Fonterra chairman John Wilson says he is confident the business of its loss-making Chinese partner, Beingmate Baby & Child Food C, can be turned around "over the medium term".
The co-operative's 18.8 per cent holding in Beingmate came under the spotlight last month after the Hangzhou-based infant formula retailer said its expected loss for 2017 would be far greater than it had originally forecast.
Beingmate had issued a downgrade to a loss of between $171 million to $214m for the December year against a previous forecast loss of $75m to $107m.
The company, which distributes infant formula and baby food throughout China, sells Fonterra's Anmum product through a joint venture.
Wilson, in an interview with The Country today, said Fonterra needed to be patient with Beingmate as it works its way through its problems.
"We need to be patient. We need to play the long game. None of us are happy with where they are at the moment, but our management team certainly has confidence that it can be turned around over the medium term," he said.
China last month introduced strict registration requirements for the infant formula makers.
"This business - Beingmate - has gone from being an entrepreneur-run business to a business that has to deal with significant change in the market.
"By their own admission, they are not doing that fast enough and we expect transformation of that business and it has to happen," he said.
Alongside Fonterra's stake is the 34 per cent conerstone stake held by founder Xie Hong, who calls himself Sam in English.
"We have a strategic committee which is Sam and Theo (Fonterra chief executive Theo Springs)," Wilson said.
"They are talking about what needs to be done here and we have two directors on the board ," he said.
There had been big changes in the Chinese infant formula market with registration, that should play out well for Beingmate.
"Clearly there are challenges in the distribution channels that they have got and that they need to fix," he said.
Fonterra's directors on the Beingmate board are Johan Priem and Christina Zhu.

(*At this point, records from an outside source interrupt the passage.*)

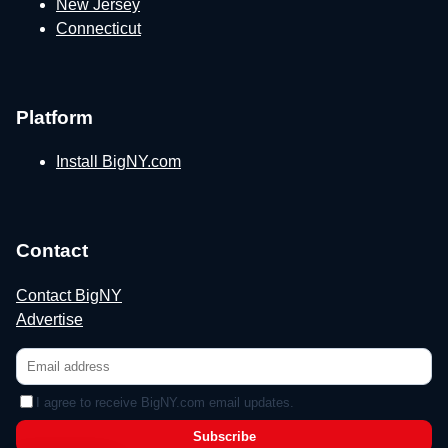
New Jersey
Connecticut
Platform
Install BigNY.com
Contact
Contact BigNY
Advertise
I agree to receive BigNY.com email updates.
Subscribe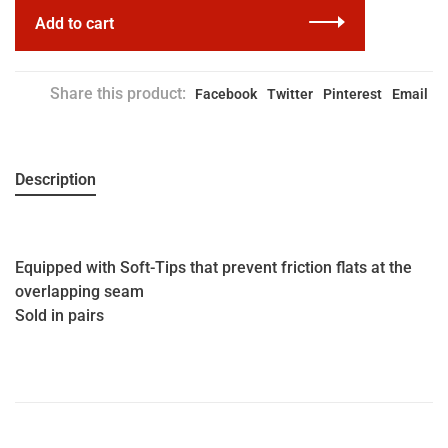
Add to cart
Share this product:
Facebook
Twitter
Pinterest
Email
Description
Equipped with Soft-Tips that prevent friction flats at the
overlapping seam
Sold in pairs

Beingmate has struggled to perform since Fonterra spent $755m on acquiring its stake in 2015, and analysts have long questioned whether the holding was big enough for Fonterra to influence the company's direction.
Last year, Fonterra booked an impairment loss of $35 million on its Beingmate stake, reducing the carrying value to $617m, which it said reflected Beingmate's share price slide and recent losses.
Beingmate's shares last traded at 4.7 Chinese yuan, down from 14 yuan last May and down from the 18 yuan per share paid by Fonterra in 2015.